George C. Lane, who developed the stochastic oscillator in the 1950’s, used the stochastic oscillator which is range bound to predict future reversal and spot the bull and bear setups.
Since momentum changes direction first before price does so, the bull and bear divergences can be used to forecast reversals in the same. It measures the level of the closing price relative to the highest and lowest range of prices over a defined period of time.
How to Calculate the Stochastic Oscillator
The stochastic oscillator is calculated as:
%K=100 Closing Price – L, H – L
H= Lowest prices over a period of time
L= Highest price over a period of time
%D = 3 periods moving average of %K.
No matter what charting system you decide to apply, it will automatically work out the bands for you. However, it is important to note that the data points which make up the %K are normally an indication of where the marketplace has stopped every time in regards to the trading series for the fourteen intervals applied in the indicator.

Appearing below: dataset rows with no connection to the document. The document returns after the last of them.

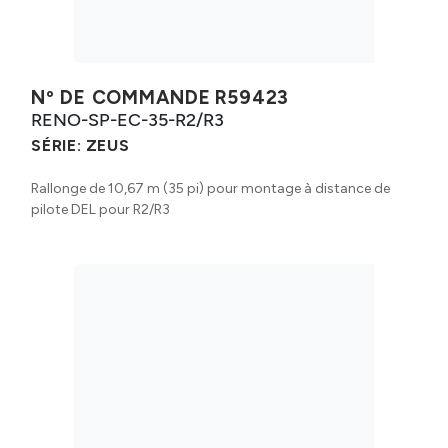
Nº DE COMMANDE
R59423
RENO-SP-EC-35-R2/R3
SÉRIE:
ZEUS
Rallonge de 10,67 m (35 pi) pour montage à distance de
pilote DEL pour R2/R3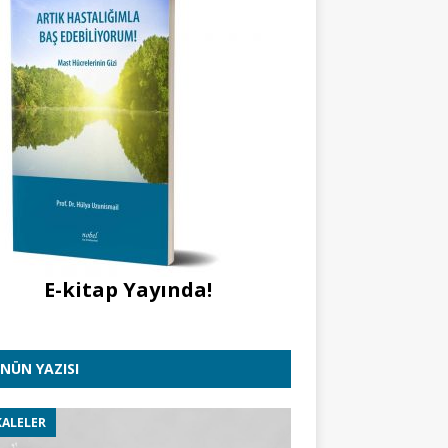
E-kitap Yayında!
NÜN YAZISI
ALELER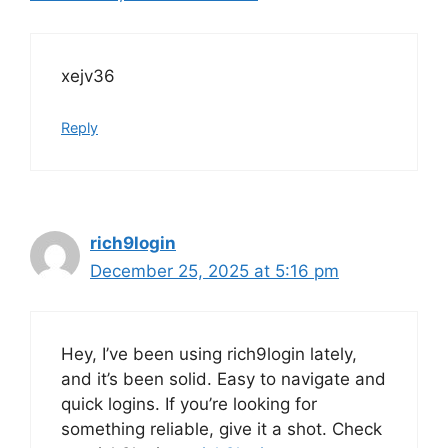
xejv36
Reply
rich9login
December 25, 2025 at 5:16 pm
Hey, I’ve been using rich9login lately,
and it’s been solid. Easy to navigate and
quick logins. If you’re looking for
something reliable, give it a shot. Check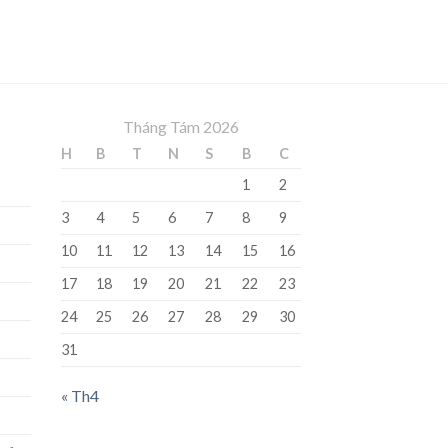
Tháng Tám 2026
H
B
T
N
S
B
C
1
2
3
4
5
6
7
8
9
10
11
12
13
14
15
16
17
18
19
20
21
22
23
24
25
26
27
28
29
30
31
« Th4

In a layman’s term, the %K in the stochastic oscillators is simply a measurement of the drive that the marketplace has.
The %D band is simply a five interval easy moving mean of the %K band. In the end, you ought to know that you can alter the inputs that the indicator uses and apply, for instance, a three phase moving mean of the %K band to obtain a quicker signal.
This is basically a prelude to the different types of stochastic oscillators, and the fact that a number of traders in the Forex market place are not aware of how to go about altering the inputs, it is not recommended to alter the inputs when trading with a stochastic oscillator.